The Lego War: Tehran's State Media Turns the Iran-Iraq Conflict Into a Toy Film

A Lego animation depicting the Iran-Iraq War posted by Iranian state-affiliated media raises questions about how state actors use digital platforms and accessible creative formats to reshape public memory of conflict.
A Lego animation depicting the Iran-Iraq War posted by Iranian state-affiliated media raises questions about how state actors use digital platforms and accessible creative formats to reshape public memory of conflict.
A Lego animation depicting the Iran-Iraq War posted by Iranian state-affiliated media raises questions about how state actors use digital platforms and accessible creative formats to reshape public memory of conflict. / @tasnimnews_en · Telegram

A Lego animation depicting scenes from the Iran-Iraq War appeared on a state-affiliated Iranian Telegram channel on 22 May 2026, an unusual piece of cultural production that turns an eight-year conflict into toy figures. The post by Tasnim Plus presented the video without commentary, allowing the format to speak for itself. The choice of medium is the story.

The Iran-Iraq War, which ended in 1988, remains central to official Iranian historical identity. State institutions treat the conflict—known domestically as the Sacred Defense—as a defining moment of national resistance. That narrative is well-established. What is newer is the vehicle: a Lego animation, posted to a platform with over a million subscribers, designed for sharing and resharing across social networks. The format is neither documentary nor propaganda in the conventional sense. It is something more slippery: cultural production that is also political communication, aimed at audiences that may not sit through a conventional historical programme but will watch a short video of plastic figures moving through reconstructed battlefields.

The Platform Is the Medium

Telegram has become a primary distribution channel for Iranian state-affiliated media, offering reach that Western social platforms cannot easily replicate inside Iran. Tasnim itself is a semi-official news agency with close ties to the Islamic Revolutionary Guard Corps. Its Telegram channel functions as a multimedia operation—text updates, photographs, short videos, and now, apparently, animated content. The Lego film fits a pattern visible across state media ecosystems globally: institutions discovering that accessible creative formats perform better on algorithmic feeds than traditional broadcast output.

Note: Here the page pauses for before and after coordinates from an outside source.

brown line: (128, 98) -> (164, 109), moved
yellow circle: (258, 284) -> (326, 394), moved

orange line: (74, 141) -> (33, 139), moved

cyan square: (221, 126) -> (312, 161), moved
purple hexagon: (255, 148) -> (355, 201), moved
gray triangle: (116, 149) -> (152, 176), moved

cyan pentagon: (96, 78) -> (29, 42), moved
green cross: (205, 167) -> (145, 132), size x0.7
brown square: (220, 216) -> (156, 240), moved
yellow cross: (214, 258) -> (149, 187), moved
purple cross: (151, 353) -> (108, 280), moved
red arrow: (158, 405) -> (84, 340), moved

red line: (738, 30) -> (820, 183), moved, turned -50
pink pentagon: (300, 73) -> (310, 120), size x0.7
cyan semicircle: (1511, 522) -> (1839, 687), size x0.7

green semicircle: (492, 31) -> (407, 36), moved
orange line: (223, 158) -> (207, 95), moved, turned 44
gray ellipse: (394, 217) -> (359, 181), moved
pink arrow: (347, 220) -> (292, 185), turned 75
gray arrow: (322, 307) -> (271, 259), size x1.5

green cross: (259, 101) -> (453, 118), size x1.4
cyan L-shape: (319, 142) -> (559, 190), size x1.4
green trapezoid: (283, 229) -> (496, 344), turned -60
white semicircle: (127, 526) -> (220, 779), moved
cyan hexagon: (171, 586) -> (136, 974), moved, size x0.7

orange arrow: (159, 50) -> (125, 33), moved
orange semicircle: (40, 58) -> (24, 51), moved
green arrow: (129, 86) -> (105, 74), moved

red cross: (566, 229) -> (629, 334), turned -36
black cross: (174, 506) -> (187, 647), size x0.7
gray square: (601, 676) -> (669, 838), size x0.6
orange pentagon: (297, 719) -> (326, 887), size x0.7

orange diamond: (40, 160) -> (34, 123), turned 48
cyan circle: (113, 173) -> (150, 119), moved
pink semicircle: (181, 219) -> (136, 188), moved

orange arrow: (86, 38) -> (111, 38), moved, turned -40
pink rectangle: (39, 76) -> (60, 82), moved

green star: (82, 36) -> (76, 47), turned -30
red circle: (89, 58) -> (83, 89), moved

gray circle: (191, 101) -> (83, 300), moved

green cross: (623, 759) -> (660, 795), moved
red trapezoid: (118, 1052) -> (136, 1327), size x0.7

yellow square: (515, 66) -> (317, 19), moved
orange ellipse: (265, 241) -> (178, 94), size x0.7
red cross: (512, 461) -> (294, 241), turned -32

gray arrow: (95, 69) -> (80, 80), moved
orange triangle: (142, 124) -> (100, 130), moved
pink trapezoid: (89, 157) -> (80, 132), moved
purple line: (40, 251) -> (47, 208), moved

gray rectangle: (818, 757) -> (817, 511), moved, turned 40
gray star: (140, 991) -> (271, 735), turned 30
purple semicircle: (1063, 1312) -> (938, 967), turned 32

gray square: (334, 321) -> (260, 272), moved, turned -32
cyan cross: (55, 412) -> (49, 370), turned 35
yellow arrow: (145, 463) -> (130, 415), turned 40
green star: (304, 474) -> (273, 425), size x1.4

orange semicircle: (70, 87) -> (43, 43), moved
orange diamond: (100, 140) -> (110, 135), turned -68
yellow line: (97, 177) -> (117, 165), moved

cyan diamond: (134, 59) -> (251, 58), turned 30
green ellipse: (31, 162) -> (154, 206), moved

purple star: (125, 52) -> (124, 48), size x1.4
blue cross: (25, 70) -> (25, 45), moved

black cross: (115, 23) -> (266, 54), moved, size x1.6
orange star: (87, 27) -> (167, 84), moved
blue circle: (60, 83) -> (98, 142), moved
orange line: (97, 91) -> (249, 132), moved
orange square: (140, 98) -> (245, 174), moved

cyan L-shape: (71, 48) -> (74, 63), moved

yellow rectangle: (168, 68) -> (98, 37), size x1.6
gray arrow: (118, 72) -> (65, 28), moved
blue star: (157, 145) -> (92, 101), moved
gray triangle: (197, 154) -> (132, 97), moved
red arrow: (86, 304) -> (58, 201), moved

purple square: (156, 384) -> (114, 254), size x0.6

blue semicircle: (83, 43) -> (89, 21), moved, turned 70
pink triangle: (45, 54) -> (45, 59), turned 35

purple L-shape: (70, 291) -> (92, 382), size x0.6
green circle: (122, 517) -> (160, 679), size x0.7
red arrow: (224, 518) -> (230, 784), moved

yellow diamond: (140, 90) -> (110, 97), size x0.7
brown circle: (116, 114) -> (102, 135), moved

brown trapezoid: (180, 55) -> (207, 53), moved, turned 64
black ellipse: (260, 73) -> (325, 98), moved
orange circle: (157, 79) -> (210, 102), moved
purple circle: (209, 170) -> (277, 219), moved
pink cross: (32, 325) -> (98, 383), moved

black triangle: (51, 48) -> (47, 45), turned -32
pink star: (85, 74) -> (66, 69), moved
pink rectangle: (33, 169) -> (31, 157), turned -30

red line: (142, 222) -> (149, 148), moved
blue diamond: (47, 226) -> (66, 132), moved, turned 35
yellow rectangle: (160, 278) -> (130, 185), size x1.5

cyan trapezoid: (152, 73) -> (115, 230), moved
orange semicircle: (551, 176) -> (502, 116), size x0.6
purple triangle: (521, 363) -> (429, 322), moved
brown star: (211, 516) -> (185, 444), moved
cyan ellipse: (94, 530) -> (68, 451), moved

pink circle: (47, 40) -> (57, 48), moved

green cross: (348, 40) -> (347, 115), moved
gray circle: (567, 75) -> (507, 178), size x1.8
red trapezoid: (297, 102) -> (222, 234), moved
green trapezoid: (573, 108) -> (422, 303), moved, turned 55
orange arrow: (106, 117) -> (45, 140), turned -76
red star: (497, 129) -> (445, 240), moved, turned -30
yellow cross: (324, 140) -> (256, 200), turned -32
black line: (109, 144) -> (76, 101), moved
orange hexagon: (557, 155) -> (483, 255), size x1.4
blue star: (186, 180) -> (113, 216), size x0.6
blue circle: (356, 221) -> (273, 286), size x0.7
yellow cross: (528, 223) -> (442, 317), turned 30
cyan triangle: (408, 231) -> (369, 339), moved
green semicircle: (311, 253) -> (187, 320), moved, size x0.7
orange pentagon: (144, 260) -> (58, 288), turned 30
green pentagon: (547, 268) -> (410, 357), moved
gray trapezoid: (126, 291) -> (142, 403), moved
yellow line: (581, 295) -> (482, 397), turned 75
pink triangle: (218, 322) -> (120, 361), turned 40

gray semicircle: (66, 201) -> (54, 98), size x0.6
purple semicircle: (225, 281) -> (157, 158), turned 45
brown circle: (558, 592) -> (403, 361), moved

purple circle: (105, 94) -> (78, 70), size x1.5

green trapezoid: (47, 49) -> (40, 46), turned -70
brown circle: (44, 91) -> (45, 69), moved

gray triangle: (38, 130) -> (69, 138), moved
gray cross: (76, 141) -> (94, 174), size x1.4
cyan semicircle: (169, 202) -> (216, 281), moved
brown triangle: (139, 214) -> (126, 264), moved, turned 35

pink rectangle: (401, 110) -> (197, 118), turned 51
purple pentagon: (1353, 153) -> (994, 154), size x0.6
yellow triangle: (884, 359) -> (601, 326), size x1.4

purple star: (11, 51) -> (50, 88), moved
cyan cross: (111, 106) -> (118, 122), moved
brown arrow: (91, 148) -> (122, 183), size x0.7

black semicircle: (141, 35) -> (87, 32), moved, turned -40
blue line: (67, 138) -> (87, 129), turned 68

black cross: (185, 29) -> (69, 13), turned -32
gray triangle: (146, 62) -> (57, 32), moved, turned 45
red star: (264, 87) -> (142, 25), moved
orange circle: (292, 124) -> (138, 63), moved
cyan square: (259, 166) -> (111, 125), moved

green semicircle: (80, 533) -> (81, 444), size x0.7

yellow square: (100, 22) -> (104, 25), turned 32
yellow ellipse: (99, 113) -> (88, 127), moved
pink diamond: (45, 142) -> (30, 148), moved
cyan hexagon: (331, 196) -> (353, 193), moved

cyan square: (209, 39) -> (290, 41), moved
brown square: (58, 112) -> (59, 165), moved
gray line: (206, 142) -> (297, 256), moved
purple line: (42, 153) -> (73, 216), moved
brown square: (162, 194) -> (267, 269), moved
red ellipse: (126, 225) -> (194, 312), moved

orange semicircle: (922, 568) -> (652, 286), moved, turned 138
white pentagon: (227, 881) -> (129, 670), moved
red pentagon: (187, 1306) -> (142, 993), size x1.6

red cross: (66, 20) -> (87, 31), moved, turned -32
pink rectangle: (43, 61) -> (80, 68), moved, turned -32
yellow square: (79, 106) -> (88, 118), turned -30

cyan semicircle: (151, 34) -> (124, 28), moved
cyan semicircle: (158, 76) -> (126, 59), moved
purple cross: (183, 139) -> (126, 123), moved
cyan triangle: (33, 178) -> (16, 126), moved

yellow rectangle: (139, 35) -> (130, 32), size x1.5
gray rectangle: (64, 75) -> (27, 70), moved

The logic is straightforward. Younger audiences, including those in Iran and the broader Shia diaspora, consume information through short-form video. A Lego animation depicting the war offers a version of official history that requires no background knowledge and carries the emotional associations of childhood. That is not a neutral choice. The format shapes the reception. Lego is associated with play, with innocence, with the domestic sphere rather than the battlefield. Deploying it to depict a war that killed an estimated half a million people creates a dissonance that may either soften the conflict's brutality or, conversely, make its memory more shareable and more present in daily digital life.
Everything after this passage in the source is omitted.